Pixel coordinate grounding data
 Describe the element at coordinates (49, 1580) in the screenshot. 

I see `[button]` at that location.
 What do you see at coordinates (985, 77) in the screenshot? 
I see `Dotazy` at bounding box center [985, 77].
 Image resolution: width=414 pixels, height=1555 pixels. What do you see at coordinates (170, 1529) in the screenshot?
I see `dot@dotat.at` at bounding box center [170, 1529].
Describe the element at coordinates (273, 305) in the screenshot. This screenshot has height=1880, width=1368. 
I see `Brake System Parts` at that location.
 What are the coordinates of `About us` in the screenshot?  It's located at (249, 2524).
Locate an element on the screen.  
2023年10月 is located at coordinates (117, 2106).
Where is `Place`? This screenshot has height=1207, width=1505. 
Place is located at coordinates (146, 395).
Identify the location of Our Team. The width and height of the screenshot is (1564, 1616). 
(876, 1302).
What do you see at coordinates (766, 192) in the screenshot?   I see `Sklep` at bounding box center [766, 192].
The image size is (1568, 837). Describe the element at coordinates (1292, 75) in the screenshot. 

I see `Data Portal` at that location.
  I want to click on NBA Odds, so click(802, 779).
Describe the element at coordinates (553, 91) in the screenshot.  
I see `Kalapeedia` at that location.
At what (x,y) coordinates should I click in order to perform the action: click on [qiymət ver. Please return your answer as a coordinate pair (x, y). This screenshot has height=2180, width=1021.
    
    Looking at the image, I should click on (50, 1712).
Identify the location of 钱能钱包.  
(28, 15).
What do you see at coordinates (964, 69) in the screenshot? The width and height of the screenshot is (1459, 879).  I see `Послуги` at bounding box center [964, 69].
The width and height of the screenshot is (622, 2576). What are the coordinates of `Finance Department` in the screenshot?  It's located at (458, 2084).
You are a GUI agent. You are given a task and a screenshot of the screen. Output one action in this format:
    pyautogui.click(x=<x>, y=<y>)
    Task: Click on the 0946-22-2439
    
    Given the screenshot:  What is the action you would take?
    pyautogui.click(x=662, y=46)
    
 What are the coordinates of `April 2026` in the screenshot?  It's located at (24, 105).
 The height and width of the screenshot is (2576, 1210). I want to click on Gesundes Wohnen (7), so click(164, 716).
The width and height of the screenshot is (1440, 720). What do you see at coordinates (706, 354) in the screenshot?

## [Task directions]
Go through the records and print each one exactly.

## [Result below]
 Describe the element at coordinates (49, 1580) in the screenshot. 

I see `[button]` at that location.
 What do you see at coordinates (985, 77) in the screenshot? 
I see `Dotazy` at bounding box center [985, 77].
 Image resolution: width=414 pixels, height=1555 pixels. What do you see at coordinates (170, 1529) in the screenshot?
I see `dot@dotat.at` at bounding box center [170, 1529].
Describe the element at coordinates (273, 305) in the screenshot. This screenshot has height=1880, width=1368. 
I see `Brake System Parts` at that location.
 What are the coordinates of `About us` in the screenshot?  It's located at (249, 2524).
Locate an element on the screen.  
2023年10月 is located at coordinates (117, 2106).
Where is `Place`? This screenshot has height=1207, width=1505. 
Place is located at coordinates (146, 395).
Identify the location of Our Team. The width and height of the screenshot is (1564, 1616). 
(876, 1302).
What do you see at coordinates (766, 192) in the screenshot?   I see `Sklep` at bounding box center [766, 192].
The image size is (1568, 837). Describe the element at coordinates (1292, 75) in the screenshot. 

I see `Data Portal` at that location.
  I want to click on NBA Odds, so click(802, 779).
Describe the element at coordinates (553, 91) in the screenshot.  
I see `Kalapeedia` at that location.
At what (x,y) coordinates should I click in order to perform the action: click on [qiymət ver. Please return your answer as a coordinate pair (x, y). This screenshot has height=2180, width=1021.
    
    Looking at the image, I should click on (50, 1712).
Identify the location of 钱能钱包.  
(28, 15).
What do you see at coordinates (964, 69) in the screenshot? The width and height of the screenshot is (1459, 879).  I see `Послуги` at bounding box center [964, 69].
The width and height of the screenshot is (622, 2576). What are the coordinates of `Finance Department` in the screenshot?  It's located at (458, 2084).
You are a GUI agent. You are given a task and a screenshot of the screen. Output one action in this format:
    pyautogui.click(x=<x>, y=<y>)
    Task: Click on the 0946-22-2439
    
    Given the screenshot:  What is the action you would take?
    pyautogui.click(x=662, y=46)
    
 What are the coordinates of `April 2026` in the screenshot?  It's located at (24, 105).
 The height and width of the screenshot is (2576, 1210). I want to click on Gesundes Wohnen (7), so click(164, 716).
The width and height of the screenshot is (1440, 720). What do you see at coordinates (706, 354) in the screenshot?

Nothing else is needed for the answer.